Another album highlight is the aptly-titled “Melrose Meltdown,” an atmospheric ode to a relationship that never was, backed by a swinging drum beat. Though Waterhouse says the song “could just be about trying to find parking on Melrose,” there’s a much more complicated and adventurous story behind the ballad. After both Waterhouse and a friend experienced heartbreak, they decided to travel to Buton, an island in Indonesia, to hike through the mountains with monks.

“We’d be like thousands of feet up in the mountains talking to monks about our boy troubles and the monks would laugh at us a lot,” Waterhouse recalls.

But soon they both became violently ill and were unable to continue, spending the last five days of the trip recovering and debriefing about their failed relationships. The phrase “Melrose Meltdown” comes from her friend’s break-up texts that the two pored over.

“I was just obsessed with that phrase,” Waterhouse says. “I like to think that song has a part of her break-up — there’s some other lines from their messages in there — which was based in rural Montreal, and then mine based in Los Angeles. I love that about the song, that it’s kind of a little statue of both of us and those relationships.”

Ranging sonically from folk-pop to ’70s-flavored rock, “I Can’t Let Go” was produced by Brad Cook, highly regarded in the indie space for his work with Bon Iver and Snail Mail. Waterhouse connected with Cook through her friend Dave Sitek of TV on the Radio, and she recorded the album in his North Carolina studio during the pandemic, without even meeting him first.

“His approach is, he’s so relaxed and always laughing, he’s such a confident orchestrator of musicians and building on sound,” she says. “So I lucked out to the max, because we just got to play around and we had great musicians who [are his] friends.”

That included Bon Iver drummer Matt McCaughan, who contributed percussion and all of his “nerdy synths,” as Waterhouse puts it. “It’s a bit beyond comprehension, but it looked like an electricity vault,” she laughs.

It wasn’t until after the album was finished that Waterhouse brought it to Sub Pop, which she “grew up idolizing,” citing bands on their roster including Nirvana, the Postal Service and Beach House.

“What really stuck out about Sub Pop compared to other labels is that everybody’s been there for a long time, and that is so incredibly rare to have.
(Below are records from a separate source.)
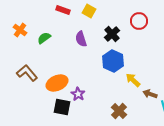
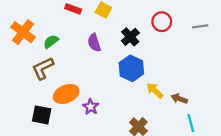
orange cross: (20, 30) -> (23, 32), size x1.5
brown L-shape: (27, 73) -> (43, 68), moved, turned -75
brown arrow: (150, 94) -> (179, 99), moved
black square: (62, 107) -> (42, 115), moved

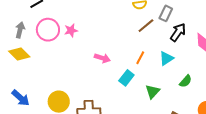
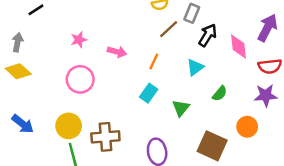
pink circle: (48, 30) -> (80, 79), moved
pink arrow: (102, 58) -> (117, 52), moved
orange line: (140, 58) -> (154, 61), moved

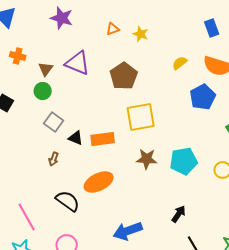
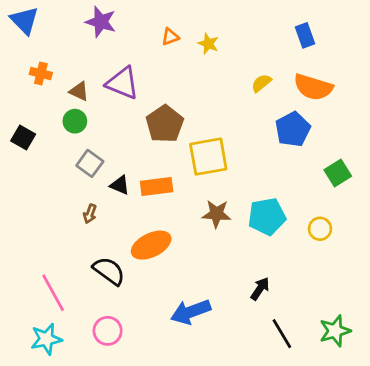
brown triangle: (46, 69) -> (79, 91), turned -42
brown pentagon: (124, 76) -> (165, 124), moved

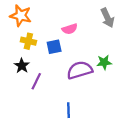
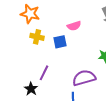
black star: (22, 66) -> (31, 89), moved
purple semicircle: (80, 70) -> (84, 78), moved

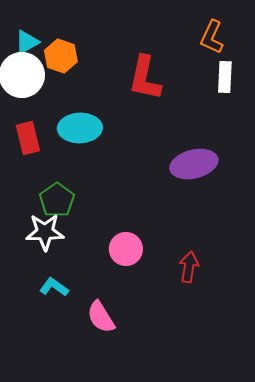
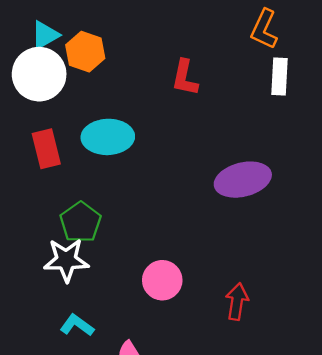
red L-shape: (145, 78) -> (185, 78), size x0.7

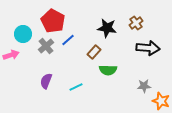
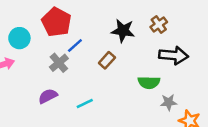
gray cross: (46, 46) -> (59, 63), moved
green semicircle: (108, 70) -> (149, 82), moved
purple semicircle: (46, 81) -> (48, 96), turned 42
One of the founders is still there. Nobody feels like they’re going anywhere,” Waterhouse says. “When they take you on, it’s like they are investing in you personally and artistically, and they’re just incredibly encouraging. It’s cool to be with a label who wants your music to stay weird. If anything, they’re like, ‘No, weirder.'”
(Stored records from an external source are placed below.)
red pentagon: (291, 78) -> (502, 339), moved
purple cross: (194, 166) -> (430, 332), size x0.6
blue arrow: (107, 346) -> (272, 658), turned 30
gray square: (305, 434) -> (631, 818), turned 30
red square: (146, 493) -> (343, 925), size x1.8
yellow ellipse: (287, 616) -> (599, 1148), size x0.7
And it’s Sub Pop that led Waterhouse to her next gig — opening for label-mate Father John Misty on his North American tour this summer and fall. Waterhouse had just found out about the opportunity when speaking with Variety, and could barely contain her excitement.
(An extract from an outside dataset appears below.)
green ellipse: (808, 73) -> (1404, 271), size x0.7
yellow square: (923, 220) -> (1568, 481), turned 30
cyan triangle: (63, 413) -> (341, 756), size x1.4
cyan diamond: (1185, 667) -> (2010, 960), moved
“I’m still in shock. I’m absolutely like, ‘What?!'” Waterhouse says. “I can’t really think of someone I’d rather go on tour with. I’m obsessed with him. His song ‘Real Love Baby’ is one of the best songs of all time, and is incredibly special to me. I played it 100 times when I was first falling for somebody… so on all of the 33 stops that we’re doing, I’ll be listening to him play that.”

Although Waterhouse is full steam ahead with her music career, she also has plenty of acting work on the horizon, including Jane Austen film “Persuasion” and Salvador Dalí pic “Dalíland.” But most anticipated is her role in the upcoming Amazon series “Daisy Jones and the Six,” adapted from the beloved book by Taylor Jenkins Reid, which follows a Fleetwood Mac-inspired band in the ’70s.

Waterhouse plays Karen, the group’s fiery keyboardist who finds herself in a fling with fellow bandmate Graham. Waterhouse says she and the band — made up of Riley Keough (Daisy Jones), Sam Claflin (Billy Dunne), Will Harrison (Graham Dunne) and Sebastian Chacon (Warren Rhodes) — rehearsed every day for six months straight and recorded original music for the series.

“I’m so excited for what we’ve done musically. We’re actually a band,” Waterhouse says. “I think we’re going to be distraught [when production is over]. We keep talking about ways to extend our band together beyond the show… It feels like we’ve been in a band for 10 years.”